Hôtels d'entreprises, sièges... Batixia joue un rôle d'amorçage. «Pour encourager les entreprises à investir sur un territoire, il faut créer l'offre. Nous les emmenons là où elles n'auraient pas imaginé aller, grâce à une qualité de prestations supérieure, confie son DG Jean-Marie Bricogne. Nous amorçons la pompe avec un premier bâtiment, pour que les investisseurs privés prennent le relais. Nous leur disons: venez participer à un réensemencement économique. L'entreprise a beaucoup d'avantages à y trouver.» Batixia vient, entre autres, d'inaugurer un hôtel d'entreprises à Anzin et de lancer le programme Riveo de 20.000m² sur la friche Rhodia à Marquette-lez-Lille.

Des emplacements top Ce n'est d'ailleurs pas un hasard si les derniers investissements majeurs dans le Nord se font sur des friches. Dernier en date: le b'Twin Village sur les 18ha de l'ancienne fabrique de cigarettes Seita où 50M€ ont été réinjectés. «Trouver un bâtiment aussi grand et proche de Lille, c'est mission impossible!, s'exclame Olivier Robinet, directeur de b'Twin. Nous sommes à un noeud autoroutier, dans un espace sans limite qui nous permet de réaliser nos rêves les plus fous.» Le même groupe Oxylane prépare son arrivée à l'ex-brasserie Terken de Roubaix, où il va implanter le pôle mondial de Kipsta (10M€). Hors de Lille, les reconquêtes se multiplient aussi, comme à Crespin. Les anciens Ateliers du Nord de la France (ANF) renaissent sur 50.000m². C'est la deuxièmeopération d'Essor Promotion. «Nous sommes une structure parisienne de rénovation du patrimoine ancien», présente Pierre Braux, associé à d'anciens d'Eiffage. Pour lui, l'intérêt est de «conserver la localisation économique là où elle était prévue, à un emplacement privilégié». L'opération (30M€) est rentable: 10% de marge brute.

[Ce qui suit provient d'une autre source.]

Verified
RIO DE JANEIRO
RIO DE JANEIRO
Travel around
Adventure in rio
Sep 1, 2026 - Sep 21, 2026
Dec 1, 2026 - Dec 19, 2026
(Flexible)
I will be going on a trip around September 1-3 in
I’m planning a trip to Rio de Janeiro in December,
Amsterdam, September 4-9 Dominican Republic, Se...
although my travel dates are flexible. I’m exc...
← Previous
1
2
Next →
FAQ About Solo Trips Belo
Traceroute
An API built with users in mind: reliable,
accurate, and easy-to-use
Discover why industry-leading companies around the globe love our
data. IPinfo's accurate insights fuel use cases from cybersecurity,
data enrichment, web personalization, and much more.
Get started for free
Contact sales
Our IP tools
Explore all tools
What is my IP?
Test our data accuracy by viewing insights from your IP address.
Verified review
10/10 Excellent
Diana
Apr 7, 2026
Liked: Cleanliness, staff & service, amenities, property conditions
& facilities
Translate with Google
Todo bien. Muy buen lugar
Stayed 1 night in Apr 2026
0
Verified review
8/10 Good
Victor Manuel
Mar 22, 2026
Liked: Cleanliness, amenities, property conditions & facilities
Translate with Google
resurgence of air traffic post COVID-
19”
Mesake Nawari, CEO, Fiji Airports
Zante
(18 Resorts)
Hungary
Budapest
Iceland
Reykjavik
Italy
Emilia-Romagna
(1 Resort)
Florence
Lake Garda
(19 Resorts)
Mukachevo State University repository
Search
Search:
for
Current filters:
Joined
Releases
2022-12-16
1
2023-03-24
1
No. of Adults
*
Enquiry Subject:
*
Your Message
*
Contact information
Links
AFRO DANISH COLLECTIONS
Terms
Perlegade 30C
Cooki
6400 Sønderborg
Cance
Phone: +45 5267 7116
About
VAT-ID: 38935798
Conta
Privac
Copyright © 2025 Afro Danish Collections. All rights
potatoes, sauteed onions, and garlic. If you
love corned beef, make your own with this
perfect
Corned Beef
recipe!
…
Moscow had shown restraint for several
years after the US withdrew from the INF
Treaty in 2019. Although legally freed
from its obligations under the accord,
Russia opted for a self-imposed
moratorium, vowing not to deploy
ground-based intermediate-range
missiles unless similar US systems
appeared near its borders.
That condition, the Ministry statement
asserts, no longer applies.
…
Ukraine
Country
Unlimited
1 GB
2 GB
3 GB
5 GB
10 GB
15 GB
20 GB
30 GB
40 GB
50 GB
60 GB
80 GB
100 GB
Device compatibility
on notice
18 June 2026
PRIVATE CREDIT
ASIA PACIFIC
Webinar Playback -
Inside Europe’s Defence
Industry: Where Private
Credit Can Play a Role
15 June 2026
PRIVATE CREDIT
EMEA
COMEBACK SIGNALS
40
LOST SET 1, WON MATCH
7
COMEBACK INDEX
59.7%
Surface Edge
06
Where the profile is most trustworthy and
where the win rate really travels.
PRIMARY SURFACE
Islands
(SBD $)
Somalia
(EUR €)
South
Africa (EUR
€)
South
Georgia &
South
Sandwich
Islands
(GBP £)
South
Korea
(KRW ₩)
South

Gains d'espace et de temps Sur place, Portakabin implante sa première usine en Europe continentale. «L'avantage, c'est surtout la dimension du site et ce n'est pas forcément beaucoup plus cher», note son directeur Bertrand Boitel, séduit par les travées, les ponts roulants... «En terme de mise en oeuvre, c'est aussi avantageux. En sixmois, l'ensemble de l'installation a été refait. C'est quasiment impossible en neuf. Cela réduit l'investissement et les délais.» Du côté des promoteurs, on joue aussi le jeu face aux réserves foncières qui s'épuisent. «Ces friches sont rattrapées par l'urbanisation. C'est la matière première du développement économique, précise François Dutilleul, DG de Nacarat. Les techniques de dépollution se sont améliorées. Pour nous, c'est un terrain de jeu beaucoup plus agréable pour s'exprimer.» Le BTP s'y retrouve aussi. «C'est une nouvelle carte dans notre panel», indique ce conducteur de travaux de Valères, à Bois-Grenier. Les friches fédèrent.